- Material for this task
* * * *

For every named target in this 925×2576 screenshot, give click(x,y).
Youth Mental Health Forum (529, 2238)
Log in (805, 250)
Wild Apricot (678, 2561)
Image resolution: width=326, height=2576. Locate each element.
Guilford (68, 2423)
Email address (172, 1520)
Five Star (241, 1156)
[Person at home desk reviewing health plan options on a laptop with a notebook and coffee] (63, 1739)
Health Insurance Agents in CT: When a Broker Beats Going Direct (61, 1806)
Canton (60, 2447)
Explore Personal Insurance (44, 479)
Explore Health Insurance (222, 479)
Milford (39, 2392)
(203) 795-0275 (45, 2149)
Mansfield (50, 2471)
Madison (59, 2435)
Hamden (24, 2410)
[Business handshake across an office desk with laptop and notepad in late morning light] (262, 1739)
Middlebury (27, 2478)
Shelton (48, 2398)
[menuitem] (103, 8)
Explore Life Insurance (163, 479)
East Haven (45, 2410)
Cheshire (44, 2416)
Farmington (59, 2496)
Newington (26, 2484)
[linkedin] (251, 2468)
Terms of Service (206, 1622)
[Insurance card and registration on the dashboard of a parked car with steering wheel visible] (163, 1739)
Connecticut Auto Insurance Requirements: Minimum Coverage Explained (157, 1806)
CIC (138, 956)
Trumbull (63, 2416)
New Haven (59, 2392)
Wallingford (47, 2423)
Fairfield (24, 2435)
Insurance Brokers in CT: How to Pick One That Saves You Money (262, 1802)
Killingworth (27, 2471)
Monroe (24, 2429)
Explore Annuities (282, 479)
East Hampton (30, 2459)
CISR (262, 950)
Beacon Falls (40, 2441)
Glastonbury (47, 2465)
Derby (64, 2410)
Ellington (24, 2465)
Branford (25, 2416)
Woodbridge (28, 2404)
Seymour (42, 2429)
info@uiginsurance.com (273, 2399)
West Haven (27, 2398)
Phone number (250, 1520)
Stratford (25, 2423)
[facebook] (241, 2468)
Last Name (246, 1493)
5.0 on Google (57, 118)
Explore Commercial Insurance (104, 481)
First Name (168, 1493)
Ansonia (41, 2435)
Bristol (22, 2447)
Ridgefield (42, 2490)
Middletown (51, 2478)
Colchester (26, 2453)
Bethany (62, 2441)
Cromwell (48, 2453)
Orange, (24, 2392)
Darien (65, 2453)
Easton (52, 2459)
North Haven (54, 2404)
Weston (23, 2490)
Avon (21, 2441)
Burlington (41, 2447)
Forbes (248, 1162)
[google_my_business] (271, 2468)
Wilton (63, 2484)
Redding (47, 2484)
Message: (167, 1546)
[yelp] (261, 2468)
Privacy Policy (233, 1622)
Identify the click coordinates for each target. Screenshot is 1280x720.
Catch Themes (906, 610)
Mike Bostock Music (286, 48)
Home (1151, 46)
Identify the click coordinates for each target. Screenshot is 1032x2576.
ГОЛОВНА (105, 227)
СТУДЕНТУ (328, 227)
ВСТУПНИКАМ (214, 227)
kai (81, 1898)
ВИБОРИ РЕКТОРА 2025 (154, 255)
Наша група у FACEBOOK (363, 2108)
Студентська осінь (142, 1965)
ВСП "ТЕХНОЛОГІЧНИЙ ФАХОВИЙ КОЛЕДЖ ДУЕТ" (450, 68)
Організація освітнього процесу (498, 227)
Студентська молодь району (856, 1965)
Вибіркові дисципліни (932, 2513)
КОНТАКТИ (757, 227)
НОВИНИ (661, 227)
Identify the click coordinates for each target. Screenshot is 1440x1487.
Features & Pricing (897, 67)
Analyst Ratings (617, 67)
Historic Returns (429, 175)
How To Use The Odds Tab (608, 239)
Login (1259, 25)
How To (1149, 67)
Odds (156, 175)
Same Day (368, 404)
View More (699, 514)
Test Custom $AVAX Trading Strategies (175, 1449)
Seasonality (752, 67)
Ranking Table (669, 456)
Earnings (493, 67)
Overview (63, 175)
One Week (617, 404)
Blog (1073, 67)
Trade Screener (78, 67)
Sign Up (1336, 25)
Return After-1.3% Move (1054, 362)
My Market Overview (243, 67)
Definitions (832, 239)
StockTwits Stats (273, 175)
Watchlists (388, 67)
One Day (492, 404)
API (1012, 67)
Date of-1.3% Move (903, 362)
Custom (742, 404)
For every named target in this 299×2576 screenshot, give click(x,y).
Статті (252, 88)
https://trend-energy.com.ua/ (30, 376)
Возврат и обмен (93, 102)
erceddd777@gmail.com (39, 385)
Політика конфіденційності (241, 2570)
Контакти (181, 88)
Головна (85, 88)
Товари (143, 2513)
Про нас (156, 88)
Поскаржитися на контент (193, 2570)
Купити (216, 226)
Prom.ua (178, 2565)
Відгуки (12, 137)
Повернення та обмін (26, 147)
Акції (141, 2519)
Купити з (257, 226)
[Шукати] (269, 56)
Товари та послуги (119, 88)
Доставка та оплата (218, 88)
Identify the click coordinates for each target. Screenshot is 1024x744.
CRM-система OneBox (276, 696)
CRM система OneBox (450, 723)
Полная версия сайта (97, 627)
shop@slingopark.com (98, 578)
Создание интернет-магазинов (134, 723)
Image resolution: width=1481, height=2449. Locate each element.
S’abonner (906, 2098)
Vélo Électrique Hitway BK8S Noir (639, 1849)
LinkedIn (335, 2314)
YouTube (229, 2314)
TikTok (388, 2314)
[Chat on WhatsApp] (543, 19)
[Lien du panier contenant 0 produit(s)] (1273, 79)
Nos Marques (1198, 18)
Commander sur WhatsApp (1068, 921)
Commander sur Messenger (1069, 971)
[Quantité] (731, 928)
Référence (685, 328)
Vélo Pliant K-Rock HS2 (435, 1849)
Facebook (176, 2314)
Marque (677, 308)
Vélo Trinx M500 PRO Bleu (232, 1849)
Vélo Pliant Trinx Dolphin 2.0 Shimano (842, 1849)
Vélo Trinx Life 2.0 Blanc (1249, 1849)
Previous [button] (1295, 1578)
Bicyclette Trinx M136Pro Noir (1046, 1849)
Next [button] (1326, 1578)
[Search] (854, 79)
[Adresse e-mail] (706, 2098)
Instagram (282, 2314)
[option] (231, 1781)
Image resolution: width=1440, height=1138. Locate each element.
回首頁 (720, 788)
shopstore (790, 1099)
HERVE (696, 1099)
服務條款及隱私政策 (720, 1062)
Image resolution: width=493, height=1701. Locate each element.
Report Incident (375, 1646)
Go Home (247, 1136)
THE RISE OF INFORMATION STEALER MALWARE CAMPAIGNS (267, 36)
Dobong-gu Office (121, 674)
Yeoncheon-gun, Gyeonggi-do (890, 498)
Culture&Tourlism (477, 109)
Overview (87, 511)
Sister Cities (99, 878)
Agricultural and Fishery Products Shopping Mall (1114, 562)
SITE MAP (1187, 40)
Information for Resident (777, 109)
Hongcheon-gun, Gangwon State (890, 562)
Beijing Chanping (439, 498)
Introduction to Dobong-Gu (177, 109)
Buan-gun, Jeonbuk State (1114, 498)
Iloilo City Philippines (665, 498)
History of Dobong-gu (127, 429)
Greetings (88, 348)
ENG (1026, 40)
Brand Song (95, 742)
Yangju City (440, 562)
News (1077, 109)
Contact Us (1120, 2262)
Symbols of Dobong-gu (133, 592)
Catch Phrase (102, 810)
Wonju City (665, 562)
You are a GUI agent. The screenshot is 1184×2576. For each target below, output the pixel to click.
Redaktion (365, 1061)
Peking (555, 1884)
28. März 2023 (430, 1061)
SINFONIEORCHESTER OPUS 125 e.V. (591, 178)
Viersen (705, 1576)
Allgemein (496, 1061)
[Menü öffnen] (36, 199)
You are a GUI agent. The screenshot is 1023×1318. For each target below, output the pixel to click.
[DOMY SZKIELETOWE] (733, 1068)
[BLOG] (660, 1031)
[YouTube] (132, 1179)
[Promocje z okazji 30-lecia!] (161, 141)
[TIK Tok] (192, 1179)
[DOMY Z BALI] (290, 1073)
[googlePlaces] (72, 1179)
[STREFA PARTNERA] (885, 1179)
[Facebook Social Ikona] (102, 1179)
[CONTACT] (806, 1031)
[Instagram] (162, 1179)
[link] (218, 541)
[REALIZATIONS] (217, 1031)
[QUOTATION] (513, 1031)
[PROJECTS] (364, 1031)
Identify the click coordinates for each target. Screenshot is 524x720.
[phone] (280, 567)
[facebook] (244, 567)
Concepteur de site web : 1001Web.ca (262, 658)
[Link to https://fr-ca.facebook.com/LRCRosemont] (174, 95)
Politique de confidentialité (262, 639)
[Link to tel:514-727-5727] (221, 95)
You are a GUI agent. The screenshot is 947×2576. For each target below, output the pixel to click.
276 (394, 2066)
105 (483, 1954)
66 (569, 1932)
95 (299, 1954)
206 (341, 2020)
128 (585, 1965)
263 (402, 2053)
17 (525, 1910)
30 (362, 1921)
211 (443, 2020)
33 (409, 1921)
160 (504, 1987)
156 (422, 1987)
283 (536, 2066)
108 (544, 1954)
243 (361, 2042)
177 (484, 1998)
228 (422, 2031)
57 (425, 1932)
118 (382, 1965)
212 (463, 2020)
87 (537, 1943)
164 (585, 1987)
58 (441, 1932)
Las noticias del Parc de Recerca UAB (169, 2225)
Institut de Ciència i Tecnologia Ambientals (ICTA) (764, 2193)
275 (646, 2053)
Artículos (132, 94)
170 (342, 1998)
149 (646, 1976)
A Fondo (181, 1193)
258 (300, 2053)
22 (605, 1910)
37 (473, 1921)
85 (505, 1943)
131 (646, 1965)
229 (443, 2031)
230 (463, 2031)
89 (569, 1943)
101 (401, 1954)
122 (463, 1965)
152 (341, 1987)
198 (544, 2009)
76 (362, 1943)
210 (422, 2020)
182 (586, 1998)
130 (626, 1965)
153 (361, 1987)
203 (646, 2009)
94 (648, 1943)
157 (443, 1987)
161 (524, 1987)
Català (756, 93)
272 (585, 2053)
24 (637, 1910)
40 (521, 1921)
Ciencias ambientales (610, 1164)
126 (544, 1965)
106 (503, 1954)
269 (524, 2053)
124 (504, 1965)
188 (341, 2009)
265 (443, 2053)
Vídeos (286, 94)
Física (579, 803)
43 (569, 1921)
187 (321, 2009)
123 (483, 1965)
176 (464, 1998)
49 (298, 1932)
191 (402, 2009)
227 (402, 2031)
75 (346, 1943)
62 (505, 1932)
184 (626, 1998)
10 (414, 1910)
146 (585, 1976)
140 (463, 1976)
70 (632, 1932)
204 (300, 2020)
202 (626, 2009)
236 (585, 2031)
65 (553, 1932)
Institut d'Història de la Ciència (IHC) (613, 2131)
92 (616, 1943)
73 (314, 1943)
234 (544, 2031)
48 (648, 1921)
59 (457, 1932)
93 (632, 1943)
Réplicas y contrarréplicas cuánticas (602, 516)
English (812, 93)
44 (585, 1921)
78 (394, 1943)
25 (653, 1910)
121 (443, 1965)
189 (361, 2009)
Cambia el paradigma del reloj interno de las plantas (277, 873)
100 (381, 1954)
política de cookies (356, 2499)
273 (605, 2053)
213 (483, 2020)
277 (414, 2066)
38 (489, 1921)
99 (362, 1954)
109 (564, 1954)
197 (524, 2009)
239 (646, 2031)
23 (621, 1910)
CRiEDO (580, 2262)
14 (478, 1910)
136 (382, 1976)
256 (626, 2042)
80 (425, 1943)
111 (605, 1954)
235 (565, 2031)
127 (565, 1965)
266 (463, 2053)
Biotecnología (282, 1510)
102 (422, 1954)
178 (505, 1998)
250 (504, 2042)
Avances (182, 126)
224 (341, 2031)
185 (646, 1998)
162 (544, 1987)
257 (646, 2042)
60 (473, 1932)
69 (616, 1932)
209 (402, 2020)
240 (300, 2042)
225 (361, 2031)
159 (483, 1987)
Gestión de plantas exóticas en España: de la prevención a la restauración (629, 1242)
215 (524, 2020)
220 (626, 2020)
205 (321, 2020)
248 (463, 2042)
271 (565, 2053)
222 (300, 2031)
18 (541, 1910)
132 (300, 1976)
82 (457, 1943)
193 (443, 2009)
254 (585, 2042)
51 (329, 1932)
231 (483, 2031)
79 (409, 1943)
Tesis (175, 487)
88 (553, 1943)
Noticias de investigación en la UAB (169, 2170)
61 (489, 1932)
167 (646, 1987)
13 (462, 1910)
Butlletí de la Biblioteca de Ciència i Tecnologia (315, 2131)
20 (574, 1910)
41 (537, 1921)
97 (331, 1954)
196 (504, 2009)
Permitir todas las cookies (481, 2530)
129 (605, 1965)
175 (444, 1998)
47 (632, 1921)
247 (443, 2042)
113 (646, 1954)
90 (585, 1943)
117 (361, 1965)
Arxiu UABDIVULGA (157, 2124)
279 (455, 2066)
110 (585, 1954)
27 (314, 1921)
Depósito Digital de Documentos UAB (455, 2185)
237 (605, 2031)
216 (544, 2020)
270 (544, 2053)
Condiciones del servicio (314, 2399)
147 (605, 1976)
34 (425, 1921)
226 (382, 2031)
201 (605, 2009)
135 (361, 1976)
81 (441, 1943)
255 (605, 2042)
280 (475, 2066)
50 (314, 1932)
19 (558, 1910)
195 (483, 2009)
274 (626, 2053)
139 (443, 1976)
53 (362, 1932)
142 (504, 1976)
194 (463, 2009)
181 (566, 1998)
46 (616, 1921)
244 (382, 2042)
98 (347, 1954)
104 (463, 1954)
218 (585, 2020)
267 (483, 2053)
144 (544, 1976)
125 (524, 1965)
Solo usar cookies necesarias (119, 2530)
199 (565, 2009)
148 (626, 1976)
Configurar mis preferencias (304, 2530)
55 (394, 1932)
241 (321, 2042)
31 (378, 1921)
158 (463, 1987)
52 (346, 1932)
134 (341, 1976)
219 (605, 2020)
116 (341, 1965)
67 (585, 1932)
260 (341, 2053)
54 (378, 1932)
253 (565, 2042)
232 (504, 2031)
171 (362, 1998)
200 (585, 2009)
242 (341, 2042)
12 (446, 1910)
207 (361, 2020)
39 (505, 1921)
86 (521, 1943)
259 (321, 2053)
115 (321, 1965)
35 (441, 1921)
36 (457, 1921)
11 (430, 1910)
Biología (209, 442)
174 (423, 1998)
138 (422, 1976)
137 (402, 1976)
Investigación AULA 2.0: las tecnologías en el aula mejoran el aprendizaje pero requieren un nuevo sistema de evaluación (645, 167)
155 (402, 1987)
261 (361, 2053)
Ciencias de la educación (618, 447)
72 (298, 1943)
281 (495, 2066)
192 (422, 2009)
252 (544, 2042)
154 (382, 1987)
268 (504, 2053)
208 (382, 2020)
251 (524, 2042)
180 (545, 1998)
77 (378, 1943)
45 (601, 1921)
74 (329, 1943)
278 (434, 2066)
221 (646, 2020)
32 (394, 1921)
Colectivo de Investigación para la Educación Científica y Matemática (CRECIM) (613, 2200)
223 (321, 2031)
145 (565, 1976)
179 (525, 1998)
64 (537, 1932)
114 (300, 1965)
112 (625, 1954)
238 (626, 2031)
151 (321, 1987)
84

* * * *

- Task
Look through the data above and return exactly the lines from the one that contains "Phone number (250, 1520)" to the one that contains "Організація освітнього процесу (498, 227)", inclusive, with nothing else.

- Written response
Phone number (250, 1520)
Stratford (25, 2423)
[facebook] (241, 2468)
Last Name (246, 1493)
5.0 on Google (57, 118)
Explore Commercial Insurance (104, 481)
First Name (168, 1493)
Ansonia (41, 2435)
Bristol (22, 2447)
Ridgefield (42, 2490)
Middletown (51, 2478)
Colchester (26, 2453)
Bethany (62, 2441)
Cromwell (48, 2453)
Orange, (24, 2392)
Darien (65, 2453)
Easton (52, 2459)
North Haven (54, 2404)
Weston (23, 2490)
Avon (21, 2441)
Burlington (41, 2447)
Forbes (248, 1162)
[google_my_business] (271, 2468)
Wilton (63, 2484)
Redding (47, 2484)
Message: (167, 1546)
[yelp] (261, 2468)
Privacy Policy (233, 1622)
Identify the click coordinates for each target. Screenshot is 1280x720.
Catch Themes (906, 610)
Mike Bostock Music (286, 48)
Home (1151, 46)
Identify the click coordinates for each target. Screenshot is 1032x2576.
ГОЛОВНА (105, 227)
СТУДЕНТУ (328, 227)
ВСТУПНИКАМ (214, 227)
kai (81, 1898)
ВИБОРИ РЕКТОРА 2025 (154, 255)
Наша група у FACEBOOK (363, 2108)
Студентська осінь (142, 1965)
ВСП "ТЕХНОЛОГІЧНИЙ ФАХОВИЙ КОЛЕДЖ ДУЕТ" (450, 68)
Організація освітнього процесу (498, 227)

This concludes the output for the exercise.